Firstly, it’s normal and even important for our kids to test limits.5 While boundaries are essential (more on that in a moment), our children need to test them and challenge us so that one day, they can become independent and make good choices without us hovering or interfering.1 They also need support to understand how to respond to boundaries, as society has rules and regulations about acceptable behavior in certain places or at certain times.7 Our children need to know how to navigate these rules without blowing a fuse or being defiant. This is because they will need to exist in society, but at times, they must comply with specific rules to keep them safe.1
Tips for Setting Boundaries as a Parent
As parents, it’s important to remember that being a good parent means there will be times when we have to be the bad guys to prioritize our children’s well-being over their desire to have fun. So, here are some guidelines to keep in mind when setting healthy boundaries with your children (and feeling good about them):
Children Will Have Many Friends but Only One Set of Parents
Before you can think of setting healthy boundaries, it’s important to remember that you are not your child’s friend.7 Your child will only have one parent or one set of parents. (Unless you’re in a blended family; then they are blessed with a few!) As a parent, your role is unique and special because you are here to love, enjoy, guide, teach, and protect your child. While that should involve having fun with them, fun is not the only priority. Love prioritizes what is best for them at the moment.
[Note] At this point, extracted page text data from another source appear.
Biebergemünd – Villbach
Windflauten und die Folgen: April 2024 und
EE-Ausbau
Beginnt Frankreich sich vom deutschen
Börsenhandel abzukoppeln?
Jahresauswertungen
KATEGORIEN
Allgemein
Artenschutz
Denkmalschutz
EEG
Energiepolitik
And having fun is not always the most important thing.
Healthy Relationships Have Boundaries Based on Respect
If you were to study successful relationships worldwide, you would quickly see that healthy boundaries are a part of them. Boundaries allow for respect to be demonstrated and shown to the people within the relationships.2 This also means that for your child to feel respected and for you to feel respect in return, you must set boundaries for them. It teaches them about respect toward you and how to show this same respect to others.6 (For example, you can’t yell in my or a teacher’s face, and I can’t yell in your or my boss’ face.)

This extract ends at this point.